I'll hang either plywood rips as the face of the soffit, or build and hang ladders made with metal studs.
If not too wide, drywall will span 24", 5/8's X to prevent sag. Cross the bottom w/1/2" ply, cover with 3/8's drywall.
Remodeling Contractor just outside the Glass City.
Quittin' Time
I read this thinking Cal will have some good ideas.
with that tight a fit ... wadda ya think about dropping it so the bottom of the drywall .. or what ever ... is right at the right height to run across the usual casing reveal.
That's what I'd shoot for.
Then .. just have 2 legs runni9ng down.
Jeff Buck Construction
Artistry In Carpentry
Pittsburgh Pa
What do you mean, "usual casing reveal"? Is that right above the door jamb? If so, I think that is my only option, in fact I am hoping I can do that instead of butting up against it. UGH!!! I posted some pictures in the previous reply if you care to take a look. They came out really big though. You have to scroll to get the whole pic.
This is great!!! I thought I would post this & probably wouldn't hear anything for days or longer. I am hoping to avoid metal studs. I have taken a couple pictures I have tried to attach to this reply. Hope it works just to give an idea of how little framing room I have to work with. The duct work goes out about 6' from the door to where I can nail some framing to the joist by about 4' wide. I am figuring on a double sliding door in front of the furnace & water heater. I need HELP!!!
That's a bad situation. I'm sure moving the ducts are out of the question, but that would be a good way to start.Otherwise, you are fighting for every 1/8" of an inch. See if you can get a 2X on the flat above the head of the door. Attach 3/8" rock to the bottom of the cleat (parallel to floor) and build the front of the soffit to return to it at 90 deg. Forget casing at the top. Just go with legs OR you might forgo casing entirely and use drywall wraps to the jambs.Good luck....
Resize those pics for us antiques on dialup. 640x480 or so. 150kb's max.
What's the height to the top of that door jamb? You cant hang board that big w/o fastening in there to framing or it will sag. If you sheet it w/1/2" ply first and go over with 3/8's board, you might make it.
You should have a bit of air between that duct and any cover. Tight fit will pop when you turn on the heat/cool. You wouldn't like that.Remodeling Contractor just outside the Glass City.
Quittin' Time
Sorry about that. It took me a while to figure out how to resize those, but I did it. Here ya go.
What's your plans for the furnace and is this the finished side of the basement that you are cherrying out?
A ledger above the door and a drop between the trunk and round duct should take care of the area out in front of the door. A drop ladder or however you do it, in a configuration to surround the sides of that which you wish to cover with a soffit will take care of the perimeter. If any of the free span is more than 24", sheet the area with plywood, then cover with sheetrock.
If the door is full size at 6'8'', I'd give consideration to taking a couple inches off and resetting it. Your choice if you want the knob 2" lower or take an inch off the top and bottom, reworking the side jambs to match up the hinge mortises.

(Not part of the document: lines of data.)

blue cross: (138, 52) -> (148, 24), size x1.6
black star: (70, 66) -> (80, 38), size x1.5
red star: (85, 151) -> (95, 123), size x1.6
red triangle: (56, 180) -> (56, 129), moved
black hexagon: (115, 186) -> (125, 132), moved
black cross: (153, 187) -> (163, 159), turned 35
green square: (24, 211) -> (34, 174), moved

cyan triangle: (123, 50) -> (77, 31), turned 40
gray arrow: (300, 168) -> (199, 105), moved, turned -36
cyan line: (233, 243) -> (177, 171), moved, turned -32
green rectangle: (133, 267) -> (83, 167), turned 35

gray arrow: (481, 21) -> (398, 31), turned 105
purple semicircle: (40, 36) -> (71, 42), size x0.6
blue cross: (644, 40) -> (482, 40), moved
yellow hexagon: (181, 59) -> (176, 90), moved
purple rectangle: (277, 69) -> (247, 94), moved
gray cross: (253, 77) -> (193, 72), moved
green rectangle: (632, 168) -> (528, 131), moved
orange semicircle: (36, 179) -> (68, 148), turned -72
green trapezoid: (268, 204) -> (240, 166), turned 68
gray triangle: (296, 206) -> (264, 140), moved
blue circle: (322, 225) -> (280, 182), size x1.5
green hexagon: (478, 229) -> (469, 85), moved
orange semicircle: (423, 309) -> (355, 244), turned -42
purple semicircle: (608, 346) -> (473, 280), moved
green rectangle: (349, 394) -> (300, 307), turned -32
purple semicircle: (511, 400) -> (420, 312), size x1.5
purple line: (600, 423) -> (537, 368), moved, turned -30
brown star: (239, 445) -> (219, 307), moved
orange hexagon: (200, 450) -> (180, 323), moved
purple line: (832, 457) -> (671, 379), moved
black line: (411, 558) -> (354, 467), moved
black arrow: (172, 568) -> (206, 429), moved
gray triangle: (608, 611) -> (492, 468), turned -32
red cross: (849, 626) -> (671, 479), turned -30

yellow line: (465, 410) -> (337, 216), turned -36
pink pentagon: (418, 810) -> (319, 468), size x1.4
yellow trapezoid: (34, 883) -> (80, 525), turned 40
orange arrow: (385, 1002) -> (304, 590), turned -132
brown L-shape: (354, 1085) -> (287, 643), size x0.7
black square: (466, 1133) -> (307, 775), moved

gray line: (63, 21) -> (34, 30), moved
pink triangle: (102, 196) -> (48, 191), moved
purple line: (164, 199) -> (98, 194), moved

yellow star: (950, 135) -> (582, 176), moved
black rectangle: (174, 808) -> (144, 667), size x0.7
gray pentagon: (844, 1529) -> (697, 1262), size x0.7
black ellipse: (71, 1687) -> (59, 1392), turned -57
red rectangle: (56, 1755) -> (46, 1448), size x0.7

Never pack the soffit tight to the duct, nor screw anything to the duct.
Are there any flow adjustments in that area ? Move those so you can regulate the flow through the ducts.
Remodeling Contractor just outside the Glass City.
Quittin' Time
Edited 8/19/2005 2:28 pm ET by calvin
I am going to put sliding or double doors in front of the furnace & the water heater. No other choice really. From all the input, it seems that the best option is plywood, then drywall. I think I will try drywalling around the door opening and not use any molding around the door.
The main part of the basement which is adjacent to the door in the picture will all be one room. I will have to frame a soffit all the way around the room which will be about 24" wide and 8-1/2" high. I want the drop ceiling in front of the door & the soffits to be the same elevation so I am doing the hardest part 1st.
I have no idea what you mean by the flow control for the air. Are you talking about dampers inside the heating vents? If so, there are none.
yessir, dampers is what I was meaning.Remodeling Contractor just outside the Glass City.
Quittin' Time
move the door
Here, ladders both sides using metal angle as bottom plate, run 1-5/8's metal stud across.
Now, in your situation with the door already too high, you probably will have to remove the jamb and shorten, cut down the door. Be careful of knob location AFF.
Or do as jeff suggests and can the head casing.
Remodeling Contractor just outside the Glass City.
Quittin' Time
Edited 8/18/2005 8:18 pm ET by calvin
Drop ceiling.
Gyprock sealing utilities up into a basement ceiling is just asking for trouble on down the road. You know something is gonna need maintenance up there sometime or other. Or somebody is gonna want to add a circuit or computer line or whatever....
Dinosaur
A day may come when the courage of men fails,when we forsake our friends and break all bonds of fellowship...
But it is not this day.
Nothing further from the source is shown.